**Work order:**
Every record needs to come back as written, except for the pictures.

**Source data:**
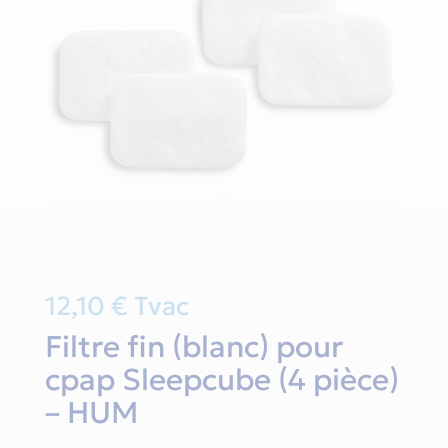
12,10
€
Tvac
Filtre fin (blanc) pour
cpap Sleepcube (4 pièce)
– HUM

**Answer for this exercise:**
12,10
€
Tvac
Filtre fin (blanc) pour
cpap Sleepcube (4 pièce)
– HUM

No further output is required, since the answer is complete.